When the horrors within the walls of the factory are unmasked, they are just shy of laughable. The artists neither meet our expectation, much less our fears. They come across as bumbling and foolish. The finalizing descent into graphic violence seems like an attempt to replace our growing disbelief with shocking moments of gore. On the other hand, perhaps this is simply another nod toward Miike. Miike is a master of shock and gore, but one recalls that the multiple images of the writhing canvas bag in Audition are more terrifying than what crawls out.
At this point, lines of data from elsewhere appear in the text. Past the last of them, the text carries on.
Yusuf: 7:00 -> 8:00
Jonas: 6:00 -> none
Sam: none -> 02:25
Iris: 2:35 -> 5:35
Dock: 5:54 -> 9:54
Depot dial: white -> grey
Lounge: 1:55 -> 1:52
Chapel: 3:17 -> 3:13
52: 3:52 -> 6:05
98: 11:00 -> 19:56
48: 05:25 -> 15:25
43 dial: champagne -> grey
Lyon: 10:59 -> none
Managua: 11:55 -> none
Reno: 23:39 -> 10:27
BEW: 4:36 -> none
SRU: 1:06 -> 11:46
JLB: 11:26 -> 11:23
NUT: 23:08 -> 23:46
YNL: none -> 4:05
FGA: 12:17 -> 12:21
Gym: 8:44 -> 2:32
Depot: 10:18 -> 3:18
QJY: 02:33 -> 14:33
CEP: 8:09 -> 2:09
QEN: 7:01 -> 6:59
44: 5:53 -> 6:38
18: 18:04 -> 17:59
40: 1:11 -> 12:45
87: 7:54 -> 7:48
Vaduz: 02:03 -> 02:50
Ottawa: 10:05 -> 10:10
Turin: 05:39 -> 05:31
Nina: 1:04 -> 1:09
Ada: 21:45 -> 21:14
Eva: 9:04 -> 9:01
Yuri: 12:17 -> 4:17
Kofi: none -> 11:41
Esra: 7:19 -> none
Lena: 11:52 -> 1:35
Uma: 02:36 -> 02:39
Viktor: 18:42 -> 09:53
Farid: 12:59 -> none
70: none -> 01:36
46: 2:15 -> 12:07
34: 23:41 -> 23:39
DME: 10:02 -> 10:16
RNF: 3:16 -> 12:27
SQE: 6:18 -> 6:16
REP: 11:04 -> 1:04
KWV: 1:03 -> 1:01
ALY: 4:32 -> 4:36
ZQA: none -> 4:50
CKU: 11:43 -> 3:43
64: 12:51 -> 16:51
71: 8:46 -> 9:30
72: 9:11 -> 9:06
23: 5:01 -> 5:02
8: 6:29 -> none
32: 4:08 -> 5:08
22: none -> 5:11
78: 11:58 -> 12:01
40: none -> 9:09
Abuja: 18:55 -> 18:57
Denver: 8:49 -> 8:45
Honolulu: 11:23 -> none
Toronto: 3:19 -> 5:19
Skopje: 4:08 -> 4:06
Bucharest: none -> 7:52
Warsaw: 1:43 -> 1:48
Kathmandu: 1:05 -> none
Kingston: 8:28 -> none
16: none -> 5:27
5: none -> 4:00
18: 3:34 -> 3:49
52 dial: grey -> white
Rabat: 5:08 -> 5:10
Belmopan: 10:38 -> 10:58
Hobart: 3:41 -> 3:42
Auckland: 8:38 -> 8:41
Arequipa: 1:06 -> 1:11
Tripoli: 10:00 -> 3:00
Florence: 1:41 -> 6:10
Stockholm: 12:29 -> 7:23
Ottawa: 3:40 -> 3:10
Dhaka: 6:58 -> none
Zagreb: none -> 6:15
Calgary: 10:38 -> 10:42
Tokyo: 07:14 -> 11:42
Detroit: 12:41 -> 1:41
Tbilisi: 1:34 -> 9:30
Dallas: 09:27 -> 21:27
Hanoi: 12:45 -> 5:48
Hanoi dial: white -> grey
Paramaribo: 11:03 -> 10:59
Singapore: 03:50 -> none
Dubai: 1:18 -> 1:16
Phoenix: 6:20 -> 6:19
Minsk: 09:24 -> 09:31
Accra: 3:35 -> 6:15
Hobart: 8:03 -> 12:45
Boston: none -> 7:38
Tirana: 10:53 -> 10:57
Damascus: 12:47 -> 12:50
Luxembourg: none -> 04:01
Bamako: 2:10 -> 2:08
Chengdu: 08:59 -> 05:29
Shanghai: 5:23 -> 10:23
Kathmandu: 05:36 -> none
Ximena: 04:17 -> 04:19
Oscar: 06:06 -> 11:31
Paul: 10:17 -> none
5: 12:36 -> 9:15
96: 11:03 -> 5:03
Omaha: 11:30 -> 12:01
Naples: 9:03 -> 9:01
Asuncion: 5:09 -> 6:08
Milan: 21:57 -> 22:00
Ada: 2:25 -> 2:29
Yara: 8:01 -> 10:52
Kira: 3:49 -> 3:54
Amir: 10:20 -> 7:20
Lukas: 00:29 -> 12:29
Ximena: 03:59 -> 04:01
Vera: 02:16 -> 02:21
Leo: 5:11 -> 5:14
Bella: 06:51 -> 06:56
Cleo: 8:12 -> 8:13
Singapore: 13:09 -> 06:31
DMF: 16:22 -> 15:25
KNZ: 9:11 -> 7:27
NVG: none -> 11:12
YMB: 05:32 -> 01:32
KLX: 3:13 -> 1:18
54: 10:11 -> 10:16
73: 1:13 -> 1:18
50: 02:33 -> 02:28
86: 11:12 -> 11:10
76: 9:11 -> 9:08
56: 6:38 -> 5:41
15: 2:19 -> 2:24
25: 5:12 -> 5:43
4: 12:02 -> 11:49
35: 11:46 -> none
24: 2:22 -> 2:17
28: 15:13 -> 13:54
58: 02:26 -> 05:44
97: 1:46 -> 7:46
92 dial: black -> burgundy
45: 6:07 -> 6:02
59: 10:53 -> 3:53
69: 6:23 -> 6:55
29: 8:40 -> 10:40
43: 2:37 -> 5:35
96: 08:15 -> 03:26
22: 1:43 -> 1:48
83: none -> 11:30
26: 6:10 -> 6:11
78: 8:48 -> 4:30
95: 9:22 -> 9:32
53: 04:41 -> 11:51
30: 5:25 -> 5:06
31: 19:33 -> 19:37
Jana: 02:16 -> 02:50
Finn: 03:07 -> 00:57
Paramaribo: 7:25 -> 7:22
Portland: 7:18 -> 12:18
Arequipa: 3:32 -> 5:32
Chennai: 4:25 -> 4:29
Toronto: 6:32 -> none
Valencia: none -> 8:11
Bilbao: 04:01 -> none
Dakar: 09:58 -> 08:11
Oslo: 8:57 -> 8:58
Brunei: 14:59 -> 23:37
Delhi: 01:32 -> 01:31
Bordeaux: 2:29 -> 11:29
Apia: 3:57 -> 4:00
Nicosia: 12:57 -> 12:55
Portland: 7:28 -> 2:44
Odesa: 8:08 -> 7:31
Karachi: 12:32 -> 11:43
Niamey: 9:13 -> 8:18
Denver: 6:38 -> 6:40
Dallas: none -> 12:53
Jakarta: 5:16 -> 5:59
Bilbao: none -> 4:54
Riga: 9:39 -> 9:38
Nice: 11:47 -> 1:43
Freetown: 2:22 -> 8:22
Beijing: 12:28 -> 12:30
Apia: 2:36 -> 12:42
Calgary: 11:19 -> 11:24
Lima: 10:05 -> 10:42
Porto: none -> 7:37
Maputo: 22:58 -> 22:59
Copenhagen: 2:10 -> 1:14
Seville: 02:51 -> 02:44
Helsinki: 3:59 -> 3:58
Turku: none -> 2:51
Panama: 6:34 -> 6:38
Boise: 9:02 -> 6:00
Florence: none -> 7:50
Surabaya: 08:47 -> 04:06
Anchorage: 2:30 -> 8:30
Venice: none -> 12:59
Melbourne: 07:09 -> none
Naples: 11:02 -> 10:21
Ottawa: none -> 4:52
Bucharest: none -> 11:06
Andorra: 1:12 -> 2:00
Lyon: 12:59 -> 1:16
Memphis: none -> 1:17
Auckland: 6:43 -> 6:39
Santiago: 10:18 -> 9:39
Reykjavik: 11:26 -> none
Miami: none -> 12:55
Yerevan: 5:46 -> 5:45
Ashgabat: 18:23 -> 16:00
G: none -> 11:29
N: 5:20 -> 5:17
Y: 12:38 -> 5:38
Eli Roth may be a greater visionary than he is a director. He's on his way to becoming a director with rock star status and after two mediocre efforts, it's unclear how he's pulling it off. He has an ability to develop concepts, a fair enough storyline and some decent atmosphere. But, like Cabin Fever, it seems that the audience he is creating his movies for is nothing more than a theater full of his closest friends. There's the rocking soundtrack, the gratuitous boobs and an ample amount of blood. It's enough to make you and your buddy smile. But what about the aficionados salivating because your film is one of the few horror flicks released that year? What about those looking up to you ever since your first effort because that one was an homage? Do you really think they were looking for a second tribute? That this was going to be an encore? It's more likely they were hoping your first film was to get some attention, pay credit were credit was due and get your foot through the door. And now that it's inside, they're ready for you to kick some shit. But, instead, you step in it, smear it across the carpet and stink up the room.